To that Sir, I salute you. Congratulations to you on your 17% return in 2012 and fingers crossed that you surpass this return in the year that has presented itself. I think I speak for all when I say thank you for providing this site for all of us to continue learning, being entertained and hopefully, increasing our general prosperity.
Best Regards,
Jon
P.S. Long Physical Silver and Gold :-).
Hi Jonathan, i´m glad to see you again here. We are very grateful to John´s work, is meritory.
the differents point of views are positive for all, open minds!
In my case only try to alert that is a danger ahead for long positions this year as the standar cycle of the Dow Jones goes as in the past.
No commnets about Anthony Tudela tricks, very embarassing place, take care.
Regards
Hi Antonio,
I hope you’re well. Like you, I’m nervous about the year ahead and I feel equities will remain strong for the first month or two before leveling off. Corporate earnings, in my opinion, will be under a lot of stress this year and the early signs are there fore all to see. This is evident all over the world. Corporations have no more streamlining to do so growth is now essential. I just don’t know where it’s going to come from though.
The bond markets are a problem but I’m expecting a switch into commodities rather than a switch in to equities as investors look for safe havens and capital growth. Governments are increasing their exposure to Gold all over the world and I so precious metals could offset a turbulent year ahead. I actually tend to think silver will have a very good year after one of relative stagnant performance. Time will tell of course but I continue to purchase physical silver every month as it looks decent value to me.
Time will tell!
Pues hombre, espero que estes bien y mucho suerte este ano!

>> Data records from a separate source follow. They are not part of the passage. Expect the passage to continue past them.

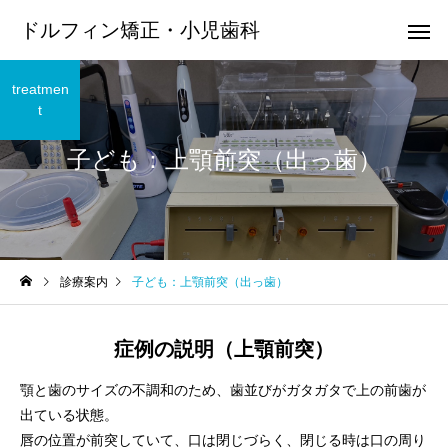
ドルフィン矯正・小児歯科
treatmen
t
子ども：上顎前突（出っ歯）
診療案内
子ども：上顎前突（出っ歯）
症例の説明（上顎前突）
顎と歯のサイズの不調和のため、歯並びがガタガタで上の前歯が
出ている状態。
唇の位置が前突していて、口は閉じづらく、閉じる時は口の周り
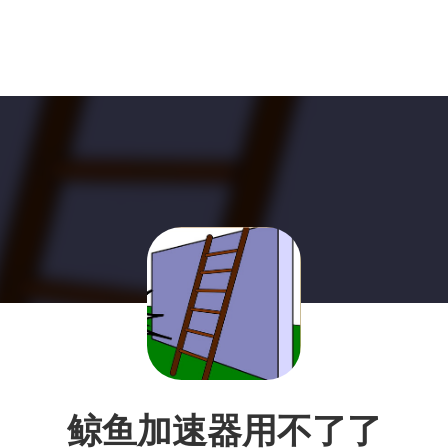
鲸鱼加速器用不了了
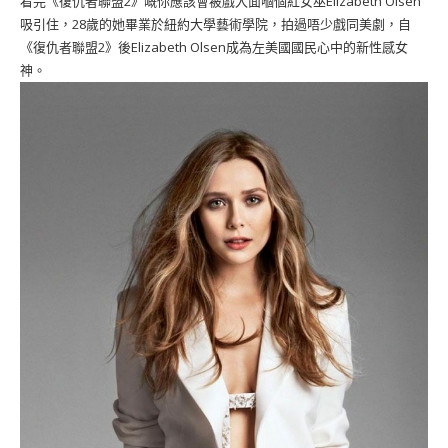
看完《復仇者聯盟2》嘅你應該會被戲入面嗰個紅女巫Elizabeth Olsen
吸引住，28歲的她畢業於紐約大學藝術學院，拍過唔少戲同美劇，自
《復仇者聯盟2》後Elizabeth Olsen成為左美國國民心中的新性感女
神。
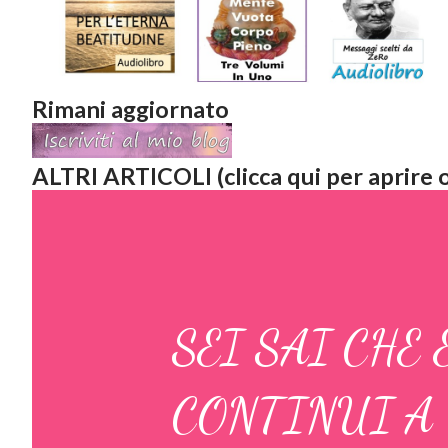
Rimani aggiornato
ALTRI ARTICOLI (clicca qui per aprire o
SEI SAI CHE 
CONTINUI A 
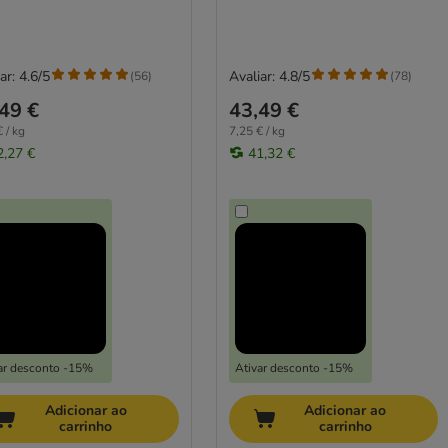
ar: 4.6/5
Avaliar: 4.8/5
(
56
)
(
78
)
49 €
43,49 €
 / kg
7,25 € / kg
2,27 €
41,32 €
ar desconto -15%
Ativar desconto -15%
Adicionar ao
Adicionar ao
carrinho
carrinho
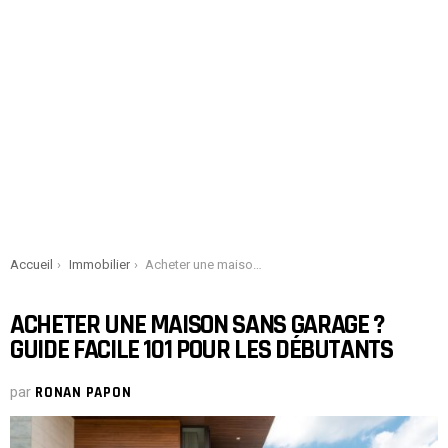
You are here:
Accueil
Immobilier
Acheter une maison sans garage ? Guide facile 101 pour les débutants
ACHETER UNE MAISON SANS GARAGE ?
GUIDE FACILE 101 POUR LES DÉBUTANTS
par
RONAN PAPON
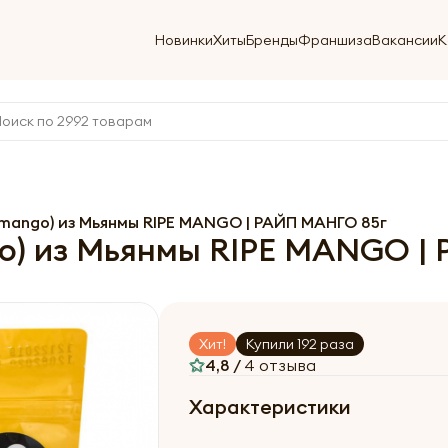
Новинки
Хиты
Бренды
Франшиза
Вакансии
К
 mango) из Мьянмы RIPE MANGO | РАЙП МАНГО 85г
go) из Мьянмы RIPE MANGO |
Хит!
Купили 192 раза
4,8 /
4 отзыва
Характеристики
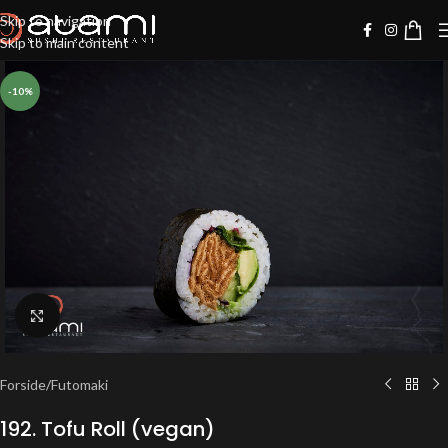
Skip to navigation
Skip to main content
-10%
Klik for at forstørre
Forside
/
Futomaki
192. Tofu Roll (vegan)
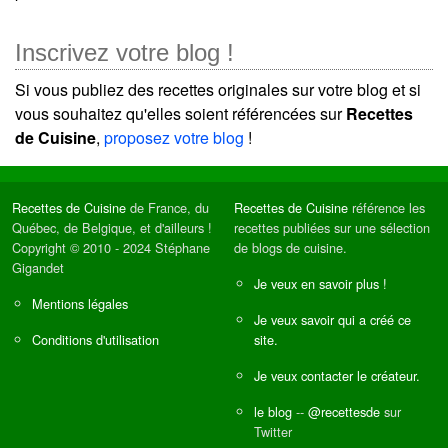
Inscrivez votre blog !
Si vous publiez des recettes originales sur votre blog et si
vous souhaitez qu'elles soient référencées sur
Recettes
de Cuisine
,
proposez votre blog
!
Recettes de Cuisine
de France, du
Recettes de Cuisine
référence les
Québec, de Belgique, et d'ailleurs !
recettes publiées sur une sélection
Copyright © 2010 - 2024 Stéphane
de blogs de cuisine.
Gigandet
Je veux en savoir plus !
Mentions légales
Je veux savoir qui a créé ce
Conditions d'utilisation
site.
Je veux contacter le créateur.
le blog
--
@recettesde
sur
Twitter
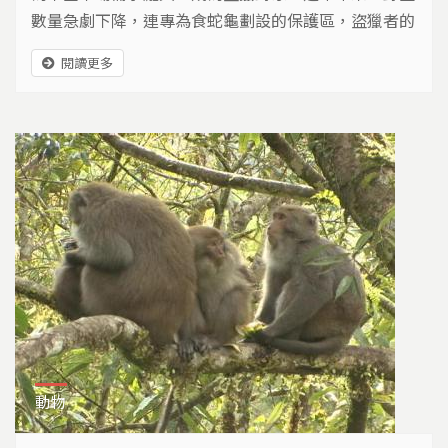
數量急劇下降，連專為食蛇龜劃設的保護區，盜獵者的
腳步都已經踏向森林深處…
閱讀更多
動物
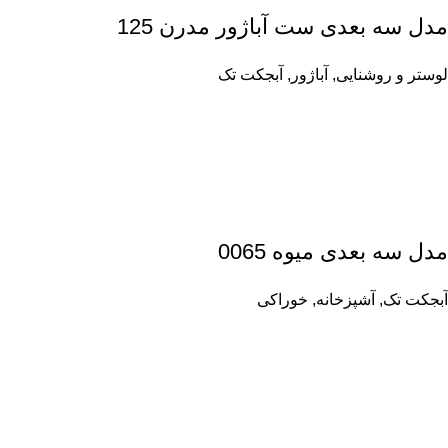
مدل سه بعدی ست آباژور مدرن 125
لوستر و روشنایی
,
آباژور
,
آبجکت تک
مدل سه بعدی میوه 0065
آبجکت تک
,
آشپزخانه
,
خوراکی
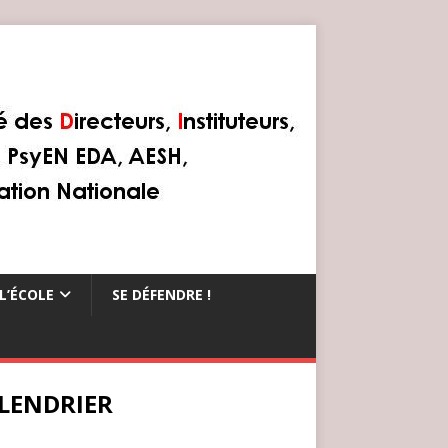
L’ÉCOLE
SE DÉFENDRE !
LENDRIER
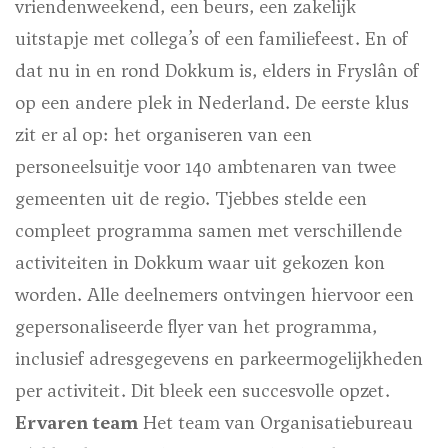
vriendenweekend, een beurs, een zakelijk
uitstapje met collega’s of een familiefeest. En of
dat nu in en rond Dokkum is, elders in Fryslân of
op een andere plek in Nederland. De eerste klus
zit er al op: het organiseren van een
personeelsuitje voor 140 ambtenaren van twee
gemeenten uit de regio. Tjebbes stelde een
compleet programma samen met verschillende
activiteiten in Dokkum waar uit gekozen kon
worden. Alle deelnemers ontvingen hiervoor een
gepersonaliseerde flyer van het programma,
inclusief adresgegevens en parkeermogelijkheden
per activiteit. Dit bleek een succesvolle opzet.
Ervaren team
Het team van Organisatiebureau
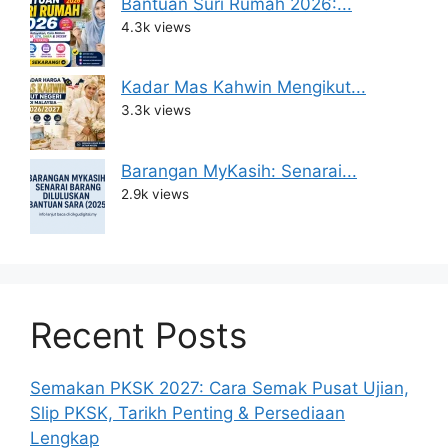
Bantuan Suri Rumah 2026:...
4.3k views
Kadar Mas Kahwin Mengikut...
3.3k views
Barangan MyKasih: Senarai...
2.9k views
Recent Posts
Semakan PKSK 2027: Cara Semak Pusat Ujian,
Slip PKSK, Tarikh Penting & Persediaan
Lengkap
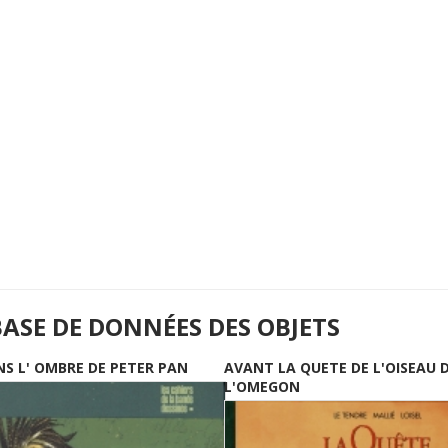
BASE DE DONNÉES DES OBJETS
NS L' OMBRE DE PETER PAN
AVANT LA QUETE DE L'OISEAU 
L'OMEGON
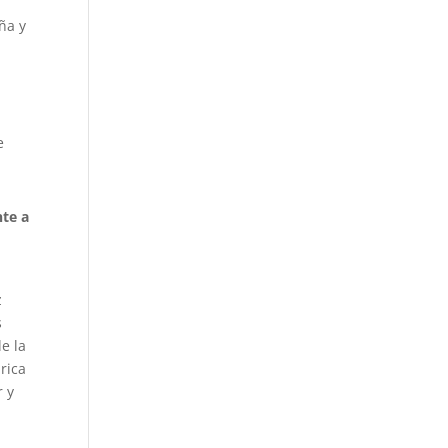
ña y
e
nte a
z
s
e la
rica
r y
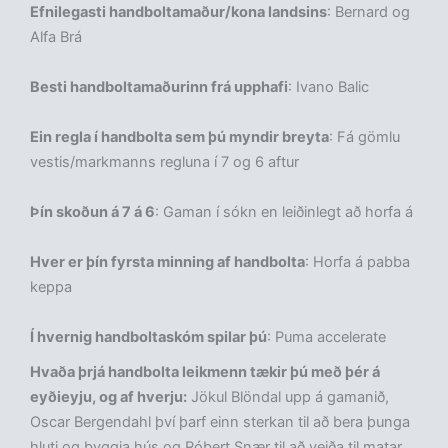
Efnilegasti handboltamaður/kona landsins
: Bernard og
Alfa Brá
Besti handboltamaðurinn frá upphafi
: Ivano Balic
Ein regla í handbolta sem þú myndir breyta
: Fá gömlu
vestis/markmanns regluna í 7 og 6 aftur
Þín skoðun á 7 á 6
: Gaman í sókn en leiðinlegt að horfa á
Hver er þín fyrsta minning af handbolta
: Horfa á pabba
keppa
Í hvernig handboltaskóm spilar þú
: Puma accelerate
Hvaða þrjá handbolta leikmenn tækir þú með þér á
eyðieyju, og af hverju:
Jökul Blöndal upp á gamanið,
Oscar Bergendahl því þarf einn sterkan til að bera þunga
hluti og byggja hús og Róbert Snær til að veiða til matar.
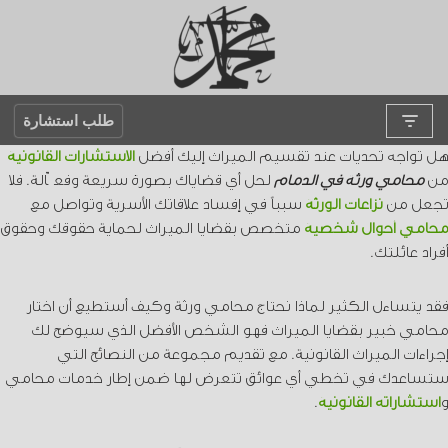
تخطى
إلى
المحتوى
طلب استشارة
هل تواجه تحديات عند تقسيم الميراث إليك أفضل
الاستشارات القانونية
من
محامي ورثة في الدمام
لحل أي قضاياك بصورة سريعة وفعّالة. فلا
تجعل من
نزاعات الورثة
سبباً في إفساد علاقاتك الأسرية وتواصل مع
محامي أحوال شخصية
متخصص بقضايا الميراث لحماية حقوقك وحقوق
أفراد عائلتك.
فقد يتساءل الكثير لماذا نحتاج محامي ورثة وكيف أستطيع أن اختار
محامي خبير بقضايا الميراث فهو الشخص الأفضل الذي سيوضح لك
إجراءات الميراث القانونية. مع تقديم مجموعة من النصائح التي
ستساعدك في تخطي أي عوائق تتعرض لها ضمن إطار خدمات محامي
و
استشاراته القانونية
.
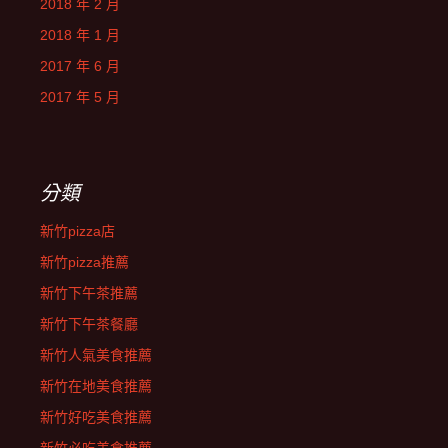
2018 年 2 月
2018 年 1 月
2017 年 6 月
2017 年 5 月
分類
新竹pizza店
新竹pizza推薦
新竹下午茶推薦
新竹下午茶餐廳
新竹人氣美食推薦
新竹在地美食推薦
新竹好吃美食推薦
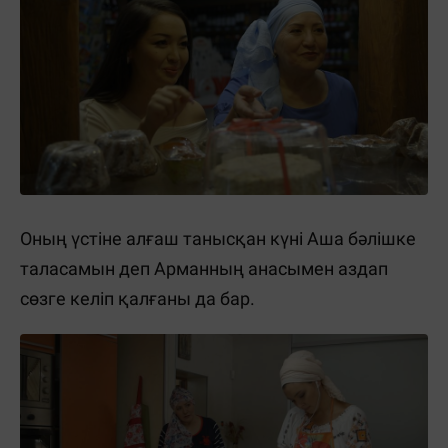
Оның үстіне алғаш танысқан күні Аша бәлішке
таласамын деп Арманның анасымен аздап
сөзге келіп қалғаны да бар.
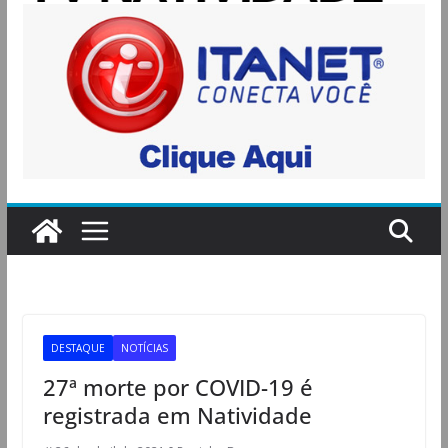
DESTAQUE
NOTÍCIAS
27ª morte por COVID-19 é
registrada em Natividade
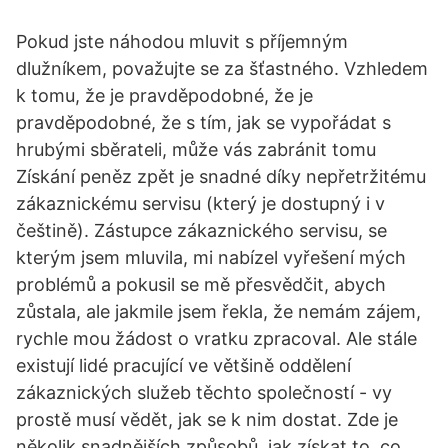
Pokud jste náhodou mluvit s příjemným
dlužníkem, považujte se za šťastného. Vzhledem
k tomu, že je pravděpodobné, že je
pravděpodobné, že s tím, jak se vypořádat s
hrubými sběrateli, může vás zabránit tomu
Získání peněz zpět je snadné díky nepřetržitému
zákaznickému servisu (který je dostupný i v
češtině). Zástupce zákaznického servisu, se
kterým jsem mluvila, mi nabízel vyřešení mých
problémů a pokusil se mě přesvědčit, abych
zůstala, ale jakmile jsem řekla, že nemám zájem,
rychle mou žádost o vratku zpracoval. Ale stále
existují lidé pracující ve většině oddělení
zákaznických služeb těchto společností - vy
prostě musí vědět, jak se k nim dostat. Zde je
několik snadnějších způsobů, jak získat to, co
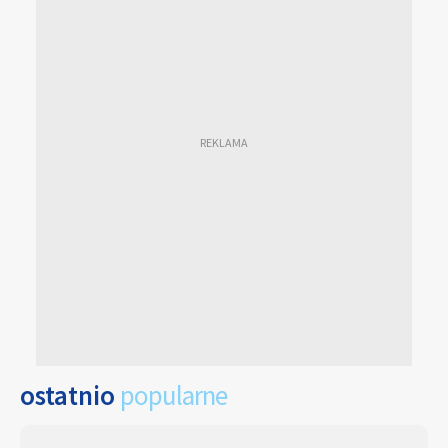
ostatnio
popularne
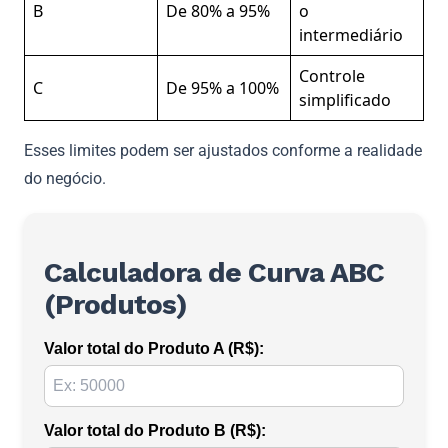
B
De 80% a 95%
o
intermediário
Controle
C
De 95% a 100%
simplificado
Esses limites podem ser ajustados conforme a realidade
do negócio.
Calculadora de Curva ABC
(Produtos)
Valor total do Produto A (R$):
Valor total do Produto B (R$):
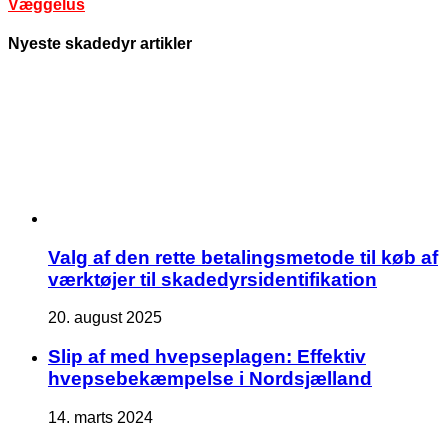
Væggelus
Nyeste skadedyr artikler
Valg af den rette betalingsmetode til køb af
værktøjer til skadedyrsidentifikation
20. august 2025
Slip af med hvepseplagen: Effektiv
hvepsebekæmpelse i Nordsjælland
14. marts 2024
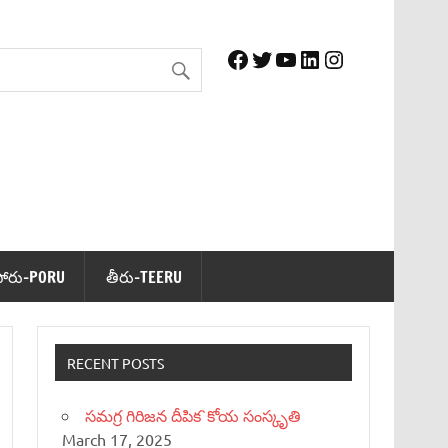
Facebook
Twitter
YouTube
LinkedIn
Instagram
పోరు-PORU
తీరు-TEERU
RECENT POSTS
సమగ్ర గిరిజన దీపిక`కోయ సంస్కృతి
March 17, 2025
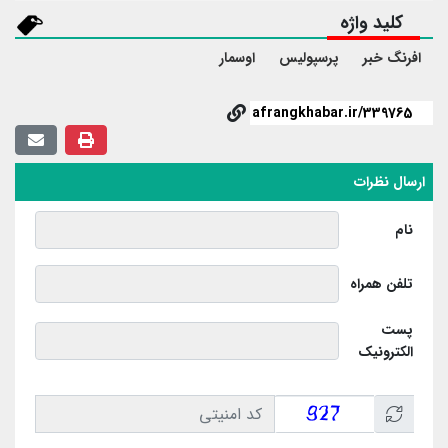
کلید واژه
افرنگ خبر
پرسپولیس
اوسمار
ارسال نظرات
نام
تلفن همراه
پست
الکترونیک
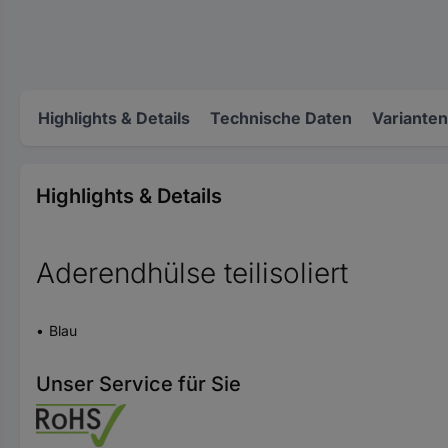
Highlights & Details
Technische Daten
Varianten
Highlights & Details
Aderendhülse teilisoliert
Blau
Unser Service für Sie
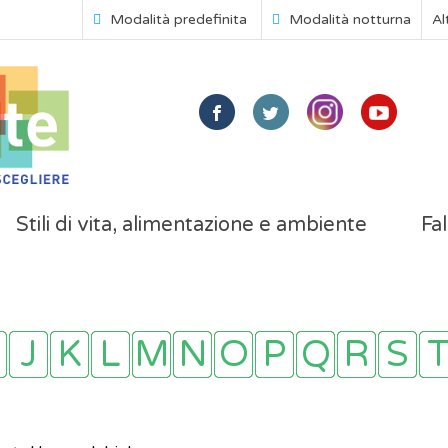
Modalità predefinita
Modalità notturna
Al
Stili di vita, alimentazione e ambiente
Fal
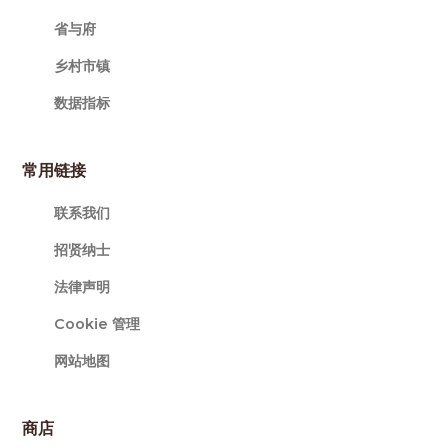
省与府
乡村市镇
数据指标
常用链接
联系我们
招贤纳士
法律声明
Cookie 管理
网站地图
商店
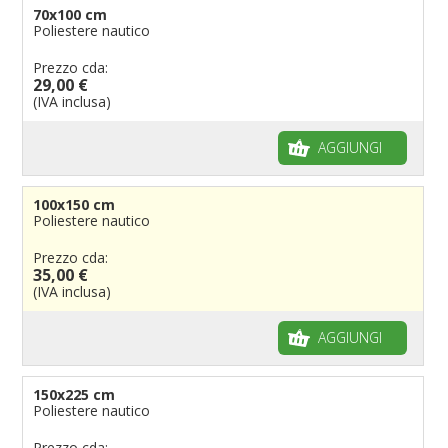
70x100 cm
Poliestere nautico
Prezzo cda:
29,00 €
(IVA inclusa)
AGGIUNGI
100x150 cm
Poliestere nautico
Prezzo cda:
35,00 €
(IVA inclusa)
AGGIUNGI
150x225 cm
Poliestere nautico
Prezzo cda:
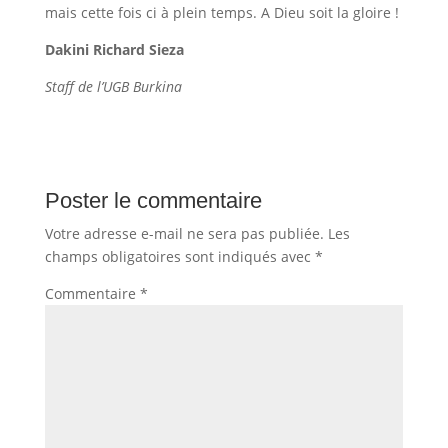
mais cette fois ci à plein temps. A Dieu soit la gloire !
Dakini Richard Sieza
Staff de l’UGB Burkina
Poster le commentaire
Votre adresse e-mail ne sera pas publiée.
Les
champs obligatoires sont indiqués avec
*
Commentaire
*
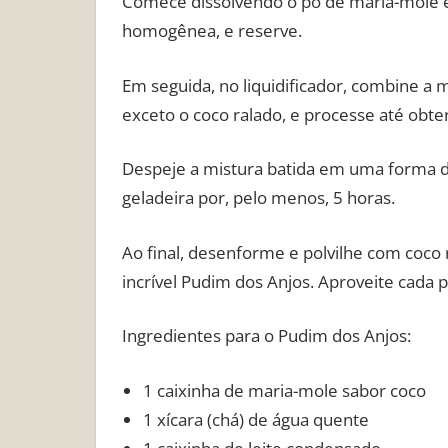
Comece dissolvendo o pó de maria-mole 
homogênea, e reserve.
Em seguida, no liquidificador, combine a 
exceto o coco ralado, e processe até obt
Despeje a mistura batida em uma forma de
geladeira por, pelo menos, 5 horas.
Ao final, desenforme e polvilhe com coco 
incrível Pudim dos Anjos. Aproveite cada p
Ingredientes para o Pudim dos Anjos:
1 caixinha de maria-mole sabor coco
1 xícara (chá) de água quente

Disculpame porque me teclado es britanico.. no es espanol entonces mi gramatica, obviamente, no es tan bueno! 🙂
Thanks so much Jonathan
Hi John,
Please accept my New Years wishes of Health for You and those you love.
Take care,
Pawel
Thanks Pawel, same to you
John, look at this, US economic suprsie:http://www.cotizalia.com/publicador_analisis_tecnico/fotos/2013010429cesiusd.gif
According to Korey Bauer, December 31st 2012 ans January 2, 2013 were consecutive 90% Up Volume Days..Only happened 6 times in history and 6 month after return = 18.90%.
Buy the dips or this time is different?